RML mappings can look up data from Web APIs.
Interlinking can happen at mapping time,
rather than as a separate step after mapping.
- Reuse identifiers as much as possible.
- Link data as early as possible.

After Linked Data has been generated,
we can validate it using semantics.

Validation can be applied
on different data levels.

validation on the individual field level
- spelling mistakes
- field overloading
- simple datatypes
- …
validation on the structural level
- integrity
- required and prohibited structures
- …
validation on the semantic level
- domain and range of values
- inconsistencies
- …

Databases only allow for
rudimentary constraint validation.

They perform elementary value-type checks.
- field Temperature has type INTEGER
They can ensure referential integrity.
- Does a referenced record exist?

Schemas can validate conformance to
a reusable set of structural constraints.

The Shapes Constraint Language (SHACL) allows for
the specification of validation rules in RDF.
- Use nested shapes to describe the desired structure.
Shape Expressions (ShEx) serve similar goals,
but have a higher expressivity.
Both languages soften the open-world assumption
by providing expectations for a specific context.
- This is useful for apps with specific assumptions.

Ontologies allow for more specific
content-based validation.

More specific types can be defined,
and their definitions can be reused.
- temperature
- days per month
- …
Type checking can take more factors into account.
- domain and range
- incompatible types
- …
Additional reasoning can further identify problems.

In the following example, type checking
identifies an incorrect triple.

The ontology defines the following constraints:

foaf:knows rdfs:domain foaf:Person;
           rdfs:range foaf:Person.
:Mathematics a :Course.
:Course owl:disjointWith foaf:Person.

This triple violates those constraints:

:Albert foaf:knows :Mathematics.

Violations across triples can be identified,
but not always automatically resolved.

The ontology defines the following constraints:

:isBiologicalFatherOf a owl:IrreflexiveProperty;
                        owl:InverseFunctionalProperty.

The triples below are inconsistent:

:Albert  :isBiologicalFatherOf :Albert.
:Albert  :isBiologicalFatherOf :Delphine.
:Jacques :isBiologicalFatherOf :Delphine.

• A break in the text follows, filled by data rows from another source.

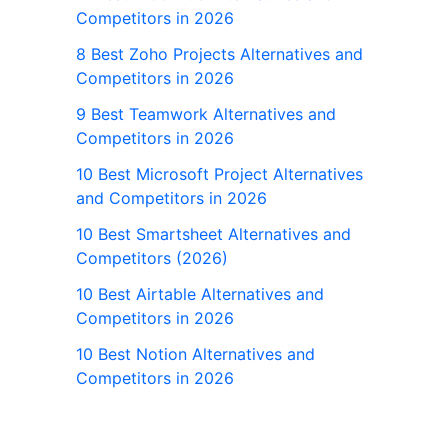
Competitors in 2026
8 Best Zoho Projects Alternatives and
Competitors in 2026
9 Best Teamwork Alternatives and
Competitors in 2026
10 Best Microsoft Project Alternatives
and Competitors in 2026
10 Best Smartsheet Alternatives and
Competitors (2026)
10 Best Airtable Alternatives and
Competitors in 2026
10 Best Notion Alternatives and
Competitors in 2026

Which ones are correct is not known.

Automated validation tells you
whether data makes sense.

RDFUnit assesses the quality of a dataset
by running automated tests on it.
Ontologies used in a dataset can be looked up
by dereferencing its concepts.
The constraints in the ontology are transformed
into SPARQL queries and then evaluated.
- This results in warnings and/or errors.

By validating during the mapping process,
we detect quality issues before they occur.

Batch mapping processes
can generate millions of triples.
- If we find a quality issue only afterwards,
  we have to restart the entire mapping.
Checking quality during mapping allows
pinpointing the cause of errors and fixing them.
- Mapping rules that fail need not be not executed first.

As soon as Linked Data is ready,
it can be published for consumption.

There are roughly 3 ways of
publishing Linked Data on the Web.

data dump
- provide an archive file with the entire dataset
SPARQL endpoint
- expose a triple store’s query interface
Linked Data documents
- browse triples per resource / topic

A data dump places all dataset triples
in one or more archive files.

Dumps need to be downloaded entirely
before they can be queried.
- Dump files can be several gigabytes.
They offer the client full flexibility
to choose how data is processed.
Keeping data up-to date requires effort.
- redownload the entire dump
- download and apply incremental patches

A data dump places all dataset triples
in one or more archive files.

A SPARQL endpoint lets clients evaluate
arbitrary (read-only) queries on a server.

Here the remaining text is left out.